No special diet is required.

No exercise restrictions are necessary in later childhood if coexistent subaortic (and/or aortic) hypoplasia has been sufficiently relieved in earlier childhood.

Surgical Care

The arch interruption itself is usually treated with side-to-side anastomosis, rather than with conduit interposition. If the subaortic region is of good size, the ventricular septal defect is usually closed with a patch at the same occasion.

Whereas the aortic arch interruption is usually treated with side-to-side or end-to-end anastomosis, some surgeons have used the subclavian artery to create an arch-shaped aorta and reported good results.[51] Such options should be explored in future studies.

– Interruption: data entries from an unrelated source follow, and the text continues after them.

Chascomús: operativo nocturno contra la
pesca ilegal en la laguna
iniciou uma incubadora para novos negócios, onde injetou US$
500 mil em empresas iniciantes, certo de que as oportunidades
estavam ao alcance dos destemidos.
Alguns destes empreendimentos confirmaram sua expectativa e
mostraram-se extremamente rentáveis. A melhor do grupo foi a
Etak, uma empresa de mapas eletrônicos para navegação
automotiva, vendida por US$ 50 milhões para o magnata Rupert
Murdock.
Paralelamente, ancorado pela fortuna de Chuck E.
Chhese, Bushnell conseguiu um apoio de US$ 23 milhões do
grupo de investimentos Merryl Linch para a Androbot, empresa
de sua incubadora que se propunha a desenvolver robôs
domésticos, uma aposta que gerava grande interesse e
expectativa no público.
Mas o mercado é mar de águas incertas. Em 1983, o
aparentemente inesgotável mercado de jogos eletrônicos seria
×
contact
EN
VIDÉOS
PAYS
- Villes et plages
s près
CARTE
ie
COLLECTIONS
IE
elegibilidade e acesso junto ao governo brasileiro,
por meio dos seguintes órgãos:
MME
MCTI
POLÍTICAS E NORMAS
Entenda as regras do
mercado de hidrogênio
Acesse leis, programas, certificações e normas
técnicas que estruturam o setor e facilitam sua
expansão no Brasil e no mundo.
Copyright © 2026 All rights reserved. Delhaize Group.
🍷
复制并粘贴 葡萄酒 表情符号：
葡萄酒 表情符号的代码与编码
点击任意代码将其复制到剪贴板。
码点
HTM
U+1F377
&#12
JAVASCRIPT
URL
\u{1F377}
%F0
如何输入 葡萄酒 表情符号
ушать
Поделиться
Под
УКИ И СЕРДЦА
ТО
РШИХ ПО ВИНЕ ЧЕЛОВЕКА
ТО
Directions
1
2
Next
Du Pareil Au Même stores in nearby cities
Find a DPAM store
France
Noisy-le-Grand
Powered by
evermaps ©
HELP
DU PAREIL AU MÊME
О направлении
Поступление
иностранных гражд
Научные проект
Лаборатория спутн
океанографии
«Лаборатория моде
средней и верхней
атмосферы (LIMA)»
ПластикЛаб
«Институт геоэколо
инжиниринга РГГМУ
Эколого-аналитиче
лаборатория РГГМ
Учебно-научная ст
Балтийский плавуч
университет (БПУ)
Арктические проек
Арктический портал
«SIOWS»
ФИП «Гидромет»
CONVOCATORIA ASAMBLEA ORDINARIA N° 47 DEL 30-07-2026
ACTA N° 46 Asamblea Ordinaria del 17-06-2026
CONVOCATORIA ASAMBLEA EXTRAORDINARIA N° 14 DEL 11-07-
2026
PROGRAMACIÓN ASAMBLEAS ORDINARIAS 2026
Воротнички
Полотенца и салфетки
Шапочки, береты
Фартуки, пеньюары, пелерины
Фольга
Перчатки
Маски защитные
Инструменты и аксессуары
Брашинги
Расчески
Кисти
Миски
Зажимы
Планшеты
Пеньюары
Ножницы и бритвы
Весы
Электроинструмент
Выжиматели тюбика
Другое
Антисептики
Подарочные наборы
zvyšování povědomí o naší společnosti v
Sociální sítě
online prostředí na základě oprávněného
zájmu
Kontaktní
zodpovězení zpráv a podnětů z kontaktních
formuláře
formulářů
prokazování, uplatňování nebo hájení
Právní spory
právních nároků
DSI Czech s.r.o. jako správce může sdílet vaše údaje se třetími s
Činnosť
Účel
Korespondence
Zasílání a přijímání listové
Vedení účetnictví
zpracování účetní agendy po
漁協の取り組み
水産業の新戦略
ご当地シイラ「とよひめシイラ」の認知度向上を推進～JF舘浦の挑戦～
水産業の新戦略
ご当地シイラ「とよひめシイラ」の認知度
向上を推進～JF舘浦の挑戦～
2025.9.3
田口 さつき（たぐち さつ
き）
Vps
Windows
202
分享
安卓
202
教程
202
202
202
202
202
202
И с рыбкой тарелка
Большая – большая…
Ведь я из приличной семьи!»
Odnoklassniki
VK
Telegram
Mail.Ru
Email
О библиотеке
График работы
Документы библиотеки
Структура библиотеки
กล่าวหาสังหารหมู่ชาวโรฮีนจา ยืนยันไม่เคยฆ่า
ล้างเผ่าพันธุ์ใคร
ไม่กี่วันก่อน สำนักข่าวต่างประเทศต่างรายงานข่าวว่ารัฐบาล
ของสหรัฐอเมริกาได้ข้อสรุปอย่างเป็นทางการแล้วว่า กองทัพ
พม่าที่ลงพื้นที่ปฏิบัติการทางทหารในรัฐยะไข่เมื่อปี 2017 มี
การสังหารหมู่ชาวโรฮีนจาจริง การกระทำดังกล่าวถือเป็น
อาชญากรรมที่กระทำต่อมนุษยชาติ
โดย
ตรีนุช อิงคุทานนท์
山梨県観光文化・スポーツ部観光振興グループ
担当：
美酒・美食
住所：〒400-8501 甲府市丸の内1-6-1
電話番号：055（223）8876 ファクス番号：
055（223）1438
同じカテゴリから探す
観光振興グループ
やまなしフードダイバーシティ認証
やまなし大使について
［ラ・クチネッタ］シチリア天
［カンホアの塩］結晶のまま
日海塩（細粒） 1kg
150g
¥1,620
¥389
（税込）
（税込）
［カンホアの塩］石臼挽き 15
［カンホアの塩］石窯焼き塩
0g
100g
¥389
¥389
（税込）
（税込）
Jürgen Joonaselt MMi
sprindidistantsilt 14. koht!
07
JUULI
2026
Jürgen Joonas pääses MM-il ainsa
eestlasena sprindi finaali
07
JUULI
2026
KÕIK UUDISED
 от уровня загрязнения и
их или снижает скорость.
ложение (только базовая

When a malalignment-type ventricular septal defect is present, the infundibular septum is not only misplaced but is also frequently hypoplastic. Hence, significant subaortic narrowing is frequently difficult to ameliorate with mere resection of infundibular septal muscle.

Two alternative approaches have been adopted: the Ross-Konno procedure and the Norwood-Rastelli procedure. Note the following:

  • In the Ross-Konno procedure, the aortic outflow region is directly enlarged (Konno) and the aortic valve is replaced with a pulmonary valve autograft (Ross).[52] The coronary arterial ostia must be relocated to the autograft, and some sort of right ventricle–to–main pulmonary artery conduit is interposed (Ross). One relative contraindication to the Ross-Konno procedure is an unfavorable coronary artery pattern because this may well limit the efficacy of the Konno procedure.

  • In the Norwood-Rastelli procedure, an interventricular baffle allows left ventricular blood to reach not only the aortic outflow but also the pulmonary annulus (Rastelli), and the main pulmonary artery is transected.[53] The proximal portion is anastomosed to the ascending aorta (Norwood) while the distal portion is connected to the right ventricle via a conduit (Rastelli).

One study reported the successful use of a regional cerebral perfusion technique to correct interrupted aortic arch.[54]

Newer surgical techniques to maintain native tissue continuity[55] may help prevention of re-narrowing.

Following surgical reconstruction, echocardiographic and Doppler evaluation of the adequacy of the repair should be performed.

Long-Term Monitoring

During follow-up, re-intervention may be required in nearly 30% of patients.[56] Such recurrences may be effectively treated either by balloon angioplasty or stent placement, depending upon the patient’s age and anatomy.[57, 58] Because of advances in neonatal, medical, anesthetic, and surgical care of these sick babies, the prognosis has improved during the last two decades.[59]




Class Summary

Alprostadil (PGE1) is used for treatment of ductal dependent cyanotic congenital heart disease, which is due to decreased pulmonary blood flow.

Alprostadil IV (Prostin VR)

Used to maintain patency of the ductus arteriosus in neonates with ductal-dependent congenital heart disease until surgery can be performed. Has direct vasodilatation action on the ductus arteriosus and vascular smooth muscle.